Monday, Feb. 05, 1996
IS THERE LIFE IN OUTER SPACE?
By LANCE MORROW
WRITING HIS NATURAL HISTORY IN THE FIRST CENTURY A.D., Pliny the Elder reported that when water rises into the atmosphere to form rain clouds, it sucks up with it shoals of fish and sometimes quantities of stones. Fish and stones hover above us in the sky. Elsewhere, Pliny offered an item about a woman who gave birth to an elephant. He was, occasionally, a supermarket-tabloid sort of Roman.
A Pliny pattern persists. The scientific side of the observer's mind demands objective evidence, as the great naturalist usually did; but the brain's mythopoeic, magic-thinking side is lured to marvels--to alchemy, to spells, to bat people on the moon or aliens on other planets. Can these matters be addressed with a whole mind? Can the two instincts of the brain--Einstein and Elvis-sighting--be made to fit together like compatible spoons?
Extraterrestrials? The physicist Enrico Fermi rejected the possibility. "Where are they?" he demanded. They would have shown up by now.
But science today is offering an elaborately conditioned answer about where extraterrestrial life might possibly be. Two American astronomers have found a planet or two outside our solar system whereon conditions exist (liquid water the temperature of hot tea, for example) that may be hospitable to life.

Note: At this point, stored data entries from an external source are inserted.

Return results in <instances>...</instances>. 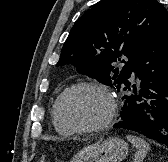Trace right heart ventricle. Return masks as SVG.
I'll return each mask as SVG.
<instances>
[{"instance_id": "e07e8e85", "label": "right heart ventricle", "mask_w": 168, "mask_h": 162, "mask_svg": "<svg viewBox=\"0 0 168 162\" xmlns=\"http://www.w3.org/2000/svg\"><path fill=\"white\" fill-rule=\"evenodd\" d=\"M56 103V101H55ZM55 103L52 106V121H53V125L55 130L61 134V135H70L72 134L73 131L67 129L66 127H64L59 120L57 119L56 113H55Z\"/></svg>"}]
</instances>
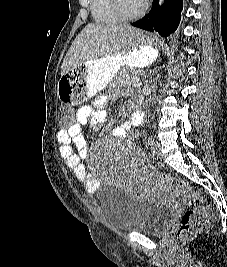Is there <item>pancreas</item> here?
Here are the masks:
<instances>
[{"label": "pancreas", "mask_w": 227, "mask_h": 267, "mask_svg": "<svg viewBox=\"0 0 227 267\" xmlns=\"http://www.w3.org/2000/svg\"><path fill=\"white\" fill-rule=\"evenodd\" d=\"M139 78L135 74H130L126 69L121 70L112 80L111 85H132L137 86Z\"/></svg>", "instance_id": "1"}]
</instances>
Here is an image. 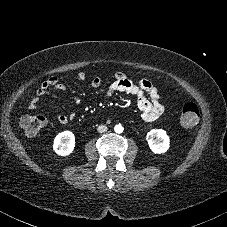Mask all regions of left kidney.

Why are human beings fascinated by alien life? The primary answer (human curiosity in the face of mystery) is obvious enough. "All men by nature desire knowledge," Aristotle said.
Speculation titillates the mind but usually ends by subtly demeaning the human place in the cosmic scheme. The Earth that the ancients took to be the center of the drama becomes ever more marginal, a receding speck. Astronomers' searches tend to assume that the aliens would be superior to earthlings, perhaps evolved beyond Earth's ability to comprehend them.
The Earth constricts. We imagine ourselves to be prisoners in solitary confinement, tapping crude coded messages on the dungeon wall and hoping for an answering tap--without which we stare at the queasy possibility that we are truly, absolutely alone. Such an abyss 1) may be infinitely more depressing than the assumption of human inferiority or 2) may argue, conversely, for the divine uniqueness and therefore preciousness of the human enterprise. An agnostic will split the difference and think of Voltaire: "Remember your dignity as a man."
The fascination with extraterrestrials may reflect an exhaustion of the secrets and novelties of Earth and of earthly behavior, which, on the whole, we have come to think, is nothing to write home about. We know one another too well. Perhaps a master system of intergalactic ethics dictates that no planet may have contact with another until it has subdued its own self-destructive violence. Maybe the Earth is under a sort of quarantine.
If that should prove to be true, the actual encounter with alien life might mark a higher stage in earthly progress, a liberation. Then theology, history, astronomy--all the strands of human thought and striving--would converge in a fusing shock of understanding that would also be a planetary self-transcendence.
Until then, however, it will go on raining mackerel and speckled trout and stones upon the human mind.